Cloudbreak can provision HDP clusters on different public cloud providers like Amazon Web Services (AWS), Google Cloud Platform (GCP) and Microsoft Azure. Since the last release Cloudbreak supports provision Hadoop on OpenStack as well. OpenStack is probably the most popular open-source cloud computing platform for private clouds. This blogpost explains in a nutshell how the OpenStack integration was done with Cloudbreak – in order to provision Hadoop – but if you are just interested in playing with OpenStack then it is also worth to read as the Set Up Your Own Private Cloud section explains how to install DevStack (Openstack suitable for development purposes) with just a few lines of commands.
Public and Private Clouds
The overly simplified definition of the two deployment models:
- public cloud consists of services that are usually purchased on-demand and provided off-site over the Internet by cloud provider
- private cloud is one in which the services and infrastructure are purchased, maintained and managed within the company
From Cloudbreak’s point of view the most important difference is that the services and API of a public cloud is consistent within a provider and it does not really depends on tenants, in other words the AWS provides the same API and same services independently whether Company A or Company B is using it. In case of private cloud, the situation is not so simple, since even if the cloud platform is the same the provided services could be very different. If we take the OpenStack as example then one company can use XEN as hypervisor, Ceph as block storage and the Nova network for networking, but another company might use KVM, Cinder and Neutron to provide the same functionality. This divergence makes the integration of cloud platforms like OpenStack much more challenging than integrating a public cloud provider.
Because of the diversity of OpenStack deployments we decided to use the Heat orchestration service. With the template mechanism of Heat we can describe the infrastructure resources like servers, floating IPs, volumes and security groups for a cloud application in a text file (JSON, YAML or HOT synax) and we can easily adapt this template description in order to support different deployments without changing the code of Cloudbreak.
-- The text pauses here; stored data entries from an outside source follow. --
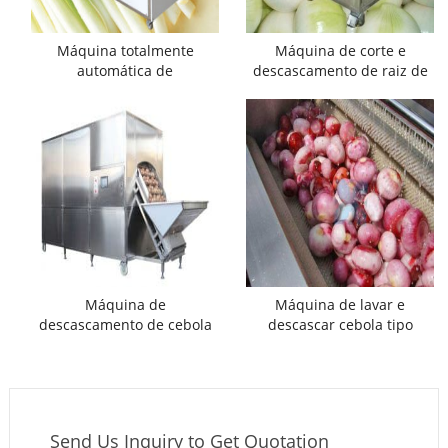
Máquina totalmente
Máquina de corte e
automática de
descascamento de raiz de
descascamento e corte de
cebola de pequena
raiz de cebola verde
capacidade
Máquina de
Máquina de lavar e
descascamento de cebola
descascar cebola tipo
de grande capacidade 2022
escova automática
Send Us Inquiry to Get Quotation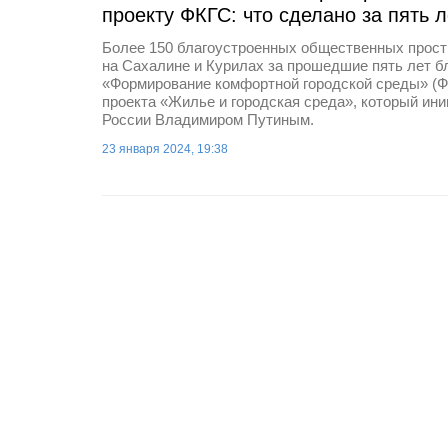
проекту ФКГС: что сделано за пять л
Более 150 благоустроенных общественных прост
на Сахалине и Курилах за прошедшие пять лет б
«Формирование комфортной городской среды» (Ф
проекта «Жилье и городская среда», который ин
России Владимиром Путиным.
23 января 2024, 19:38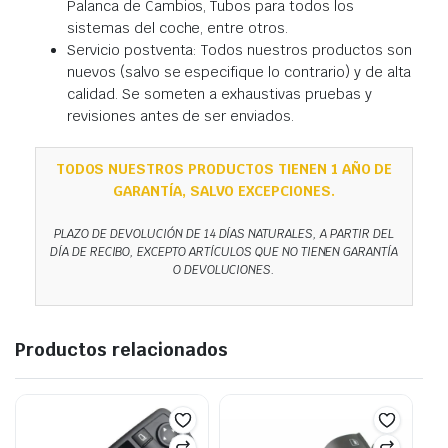
Palanca de Cambios, Tubos para todos los
sistemas del coche, entre otros.
Servicio postventa: Todos nuestros productos son
nuevos (salvo se especifique lo contrario) y de alta
calidad. Se someten a exhaustivas pruebas y
revisiones antes de ser enviados.
TODOS NUESTROS PRODUCTOS TIENEN 1 AÑO DE
GARANTÍA, SALVO EXCEPCIONES.
PLAZO DE DEVOLUCIÓN DE 14 DÍAS NATURALES, A PARTIR DEL
DÍA DE RECIBO, EXCEPTO ARTÍCULOS QUE NO TIENEN GARANTÍA
O DEVOLUCIONES.
Productos relacionados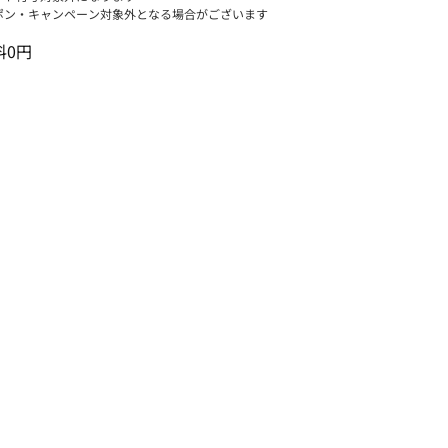
ポン・キャンペーン対象外となる場合がございます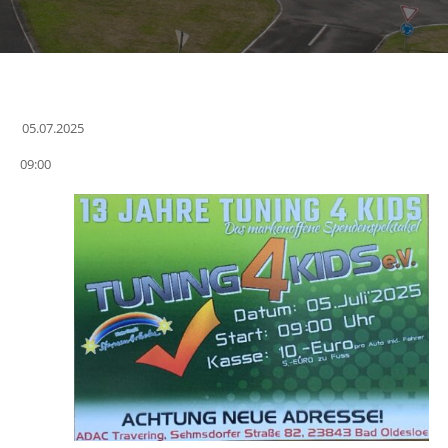
05.07.2025
Datum
09:00
wählen.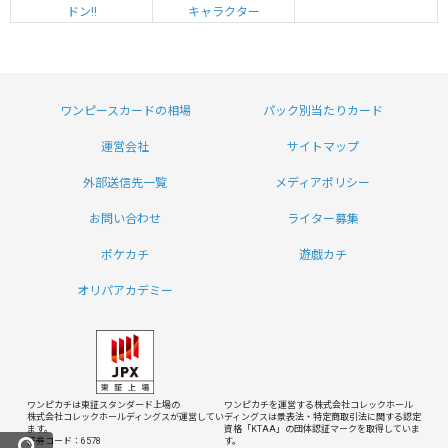
ドン!!
キャラクター
ワンピースカードの相場
パック別当たりカード
運営会社
サイトマップ
外部送信先一覧
メディアポリシー
お問い合わせ
ライター募集
ポケカチ
遊戯カチ
オリパアカデミー
ワンピカチは東証スタンダード上場の
ワンピカチを運営する株式会社コレックホール
株式会社コレックホールディングスが運営してい
ディングスは
景表法・特定商取引法に関する認定
ます。
資格「KTAA」の団体認証マークを取得していま
証券コード：6578
す。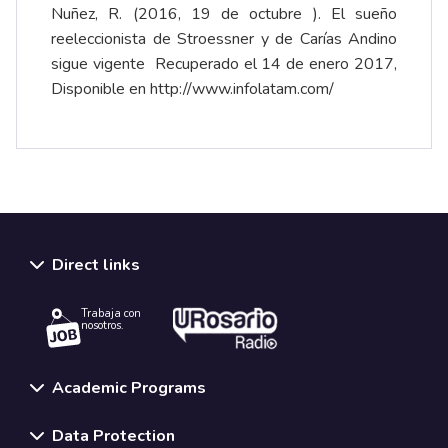
Nuñez, R. (2016, 19 de octubre ). El sueño
reeleccionista de Stroessner y de Carías Andino
sigue vigente Recuperado el 14 de enero 2017,
Disponible en
http://www.infolatam.com/
Direct links
Trabaja con
nosotros.
Academic Programs
Data Protection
To make it easier to understand you can take a look at the following template snippet:
1 2 3 4 5 6 7 8 9 10 11 12 13 14 15 16 17 18 19 20
In the above Heat template fragment Neutron (OS::Neutron::Subnet) is used to provide networking services, but in deployments where the Neutron is not supported we would use another type of Network resource definition like Rackspace::Cloud::Network in case of Rackspace based deployments:
1 2 3 4 5 6 7 8 9 10
The Heat stack is a model that holds the Heat template, parameters and other meta data related content, when the infrastructure is changed (e.g. new VM is added or removed, or the CIDR of network is changed) then template needs to be modified and can be used to update your existing stack and the Heat knows how to make the necessary changes in the infrastructure in order to satisfy the resource definition described in the updated template.
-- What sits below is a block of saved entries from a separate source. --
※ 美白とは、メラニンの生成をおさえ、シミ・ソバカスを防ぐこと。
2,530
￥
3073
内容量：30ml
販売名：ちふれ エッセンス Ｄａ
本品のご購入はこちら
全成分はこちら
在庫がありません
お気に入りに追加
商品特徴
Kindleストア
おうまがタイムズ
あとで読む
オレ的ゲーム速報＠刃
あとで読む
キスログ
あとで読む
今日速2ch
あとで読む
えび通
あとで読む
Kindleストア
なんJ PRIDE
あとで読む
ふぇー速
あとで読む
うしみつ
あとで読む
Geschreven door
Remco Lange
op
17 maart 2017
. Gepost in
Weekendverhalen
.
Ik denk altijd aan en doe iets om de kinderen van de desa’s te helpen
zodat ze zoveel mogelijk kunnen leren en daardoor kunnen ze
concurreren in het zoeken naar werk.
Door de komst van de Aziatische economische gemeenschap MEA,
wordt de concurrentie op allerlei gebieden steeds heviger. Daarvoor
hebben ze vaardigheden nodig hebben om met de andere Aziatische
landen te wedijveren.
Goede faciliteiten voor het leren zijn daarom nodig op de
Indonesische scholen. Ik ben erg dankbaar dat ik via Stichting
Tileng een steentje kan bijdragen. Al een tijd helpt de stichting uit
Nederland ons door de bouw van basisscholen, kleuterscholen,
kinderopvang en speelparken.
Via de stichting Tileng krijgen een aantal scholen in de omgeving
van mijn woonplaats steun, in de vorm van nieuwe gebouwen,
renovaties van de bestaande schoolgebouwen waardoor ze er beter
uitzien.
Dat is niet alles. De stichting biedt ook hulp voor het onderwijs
Although the Heat can manage the whole lifecycle of the application, Cloudbreak uses it only for infrastructure management and the Hadoop provisioning is done by using Ambari and Docker containers exactly in the same way as we do it in other public cloud providers.
Set Up Your Own Private Cloud
To try out the OpenStack integration you need to have an OpenStack cluster. If you don’t already have one then for development purposes the DevStack can be used to quickly deploy an OpenStack cloud. When we started with the integration we have realized that finding a proper configuration and install guide for DevStack is not an easy task. Of course there are plenty of documentations, but rest of them are not very accurate or extremely long or a bit outdated, therefore we have gathered all the necessary pieces of information to set up OpenStack development environment with Neutron, Cinder, Glance, Nova, Horizon and created an
Ansible Playbook which we added to a Vagrant config, therefore staring and installing a VM with DevStack is as simple as:
1 2 3
Note: you need to have Vagrant, VirtualBox and Ansible installed before using the
vagrant up command
The installation takes at least 30mins, but after that the Horizon UI will be available at http://192.168.60.10/ and you can login with user admin and openstack password. The most important configuration values used for setting up the DevStack can be found here.
So we have launched a whole OpenStack cloud in one single VM running in VirtualBox; as you might guessed already that is just for demonstration purpose of the Ansible install scripts, because as you can see from the configuration file that in case of OpenStack being launched in VirtualBox the QEMU emulation is used. These instances of the OpenStack launched VMs will be to slow and not suitable for Hadoop installation. But based on this you can always install and configure configure the devstack.yml and hosts and set up DevStack on a physical machine with KVM virtualization support. After the OpenStack is running you can launch a VM and install Cloudbreak on it and use that Cloudbreak instance to set up VMs and provision HDP on them.
With the current implementation the Hadoop is provisioned into VMs running on OpenStack, but we are also experimenting with DockerInc::Docker::Container in order to provision Hadoop cluster directly on the physical machines and avoid the overhead caused by VMs.